- The paper finds that human-like memory decay in transformers enhances language learning with improved validation loss and BLiMP accuracy.
- It introduces a novel non-trainable decay mechanism in the self-attention layer to simulate cognitive echoic memory.
- However, the fleeting memory models underperform in predicting human reading times, exposing a trade-off in model design.
The paper "Human-like fleeting memory improves language learning but impairs reading time prediction in transformer LLMs" (2508.05803) investigates the counterintuitive role of memory constraints in LLMs, specifically transformers, and their dual effect on language learning and predicting human reading times. This research revisits classic cognitive theories that propose memory limitations as a possible enabler of language acquisition and evaluates whether these can be successfully integrated within modern neural architectures.
Cognitive Motivation and Theoretical Background
Human memory has inherent limitations that manifest as a rapid decay of specific word forms during language processing. Cognitive theories, often stemming from classical connectionist models, argue that these memory limitations might inherently benefit language acquisition by promoting abstraction and focusing on immediate, relevant linguistic cues [elman1993learning, christiansen_now-or-never_2016]. Trendsetting models like transformers, however, typically operate with perfect memory within their context windows, seemingly challenging these ideas [hu2020systematic, linzen2021syntactic].
Method of Simulating Human-Like Memory
The study introduces a modification to the transformer architecture termed "fleeting memory transformers," which integrates a decay mechanism into the self-attention operation simulating memory loss (Figure 1). This decay process is mediated by a non-trainable matrix B, which decays attention weights as a function of token distance, incorporating an "echoic memory buffer" to model initial perfect retention before gradual loss:
Figure 1: A comparison between standard Transformers' context retention and fleeting memory implementation demonstrating decreasing retention as a function of distance.
Empirical Findings: Language Learning vs. Reading Time Prediction
Upon experimentation with transformers trained on a scaled-down dataset simulating developmental data exposure (BabyLM), the fleeting memory models consistently outperformed controls with perfect memory in language modeling and syntactic tasks. This was assessed across multiple configurations and larger datasets, confirming improvements both in model validation loss and syntactic evaluation metrics like BLiMP accuracy (Figure 2).
Figure 2: Improvements in validation loss and BLiMP accuracy for fleeting memory models compared to perfect memory models, indicating enhanced language learning capabilities.
Conversely, these models showed decreased performance in predicting human reading times across datasets (Natural Stories and Dundee corpus), which posed an intriguing contrast. Despite achieving superior language modeling scores, the fleeting memory transformers predicted reading behaviors less accurately than their perfect memory counterparts, suggesting a complex interaction between model architecture and psycholinguistic tasks (Figure 3).

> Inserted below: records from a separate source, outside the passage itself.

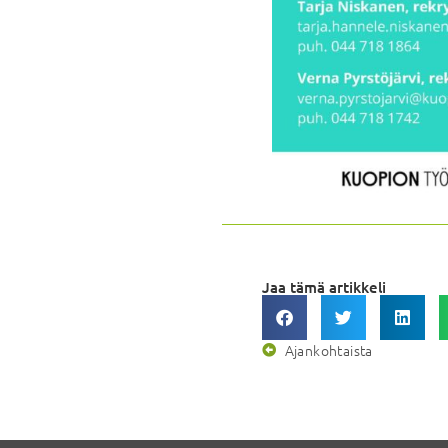
Jaa tämä artikkeli
Ajankohtaista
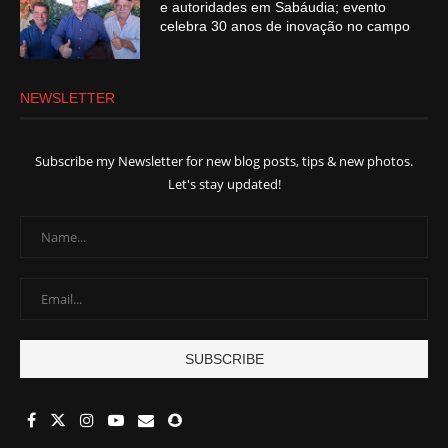
e autoridades em Sabáudia; evento
celebra 30 anos de inovação no campo
NEWSLETTER
Subscribe my Newsletter for new blog posts, tips & new photos.
Let's stay updated!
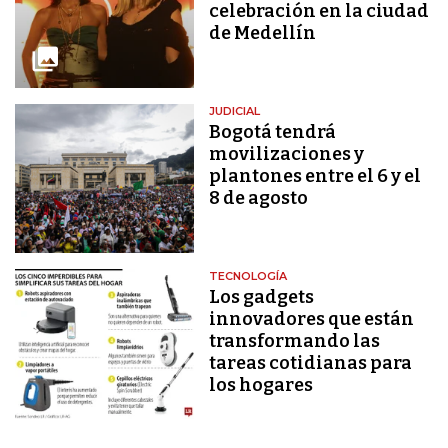
celebración en la ciudad
de Medellín
JUDICIAL
Bogotá tendrá
movilizaciones y
plantones entre el 6 y el
8 de agosto
TECNOLOGÍA
Los gadgets
innovadores que están
transformando las
tareas cotidianas para
los hogares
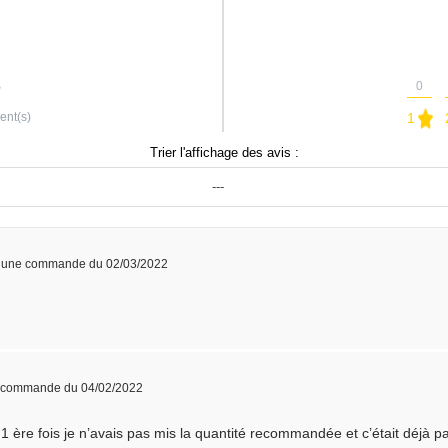
0
ient(s)
1
Trier l'affichage des avis :
---
à une commande du 02/03/2022
e commande du 04/02/2022
 ère fois je n’avais pas mis la quantité recommandée et c’était déjà pa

Figure 3: Differences in predictive accuracy of human reading times, indicating the impairment of fleeting memory models in surpassing the performance of perfect memory models.
Theoretical Implications and Future Directions
This study reinforces the cognitive perspective that certain memory limitations can indeed serve as beneficial inductive biases for language acquisition in models. However, it illustrates a paradox where architectural constraints intended to render models more human-like may degrade their ability to simulate human processing behaviors. This dichotomy exemplifies the nuanced relationship between model design and its alignment with human linguistic capabilities.
Notably, the impairment cannot be dismissed as a simple function of superhuman data exposure or memorization of low-frequency words, suggesting that these findings might reflect an inherent architectural bias rather than data-driven anomalies. Future work could explore dynamic or content-sensitive memory models that either expand or adapt retention strategies over time or based on input relevance, potentially reconciling these dual roles of memory in cognitive modeling.
Conclusion
The research presented in "Human-like fleeting memory improves language learning but impairs reading time prediction in transformer LLMs" (2508.05803) provides valuable insights into the complex interactions between memory simulation and language modeling. It emphasizes the importance of considering cognitive architectures in AI development, underscoring the potential for human-like memory constraints to facilitate learning, albeit with the trade-off of predicting human behavior. These findings invite further exploration into adaptive memory systems that might enhance both learning capability and cognitive alignment in LLMs.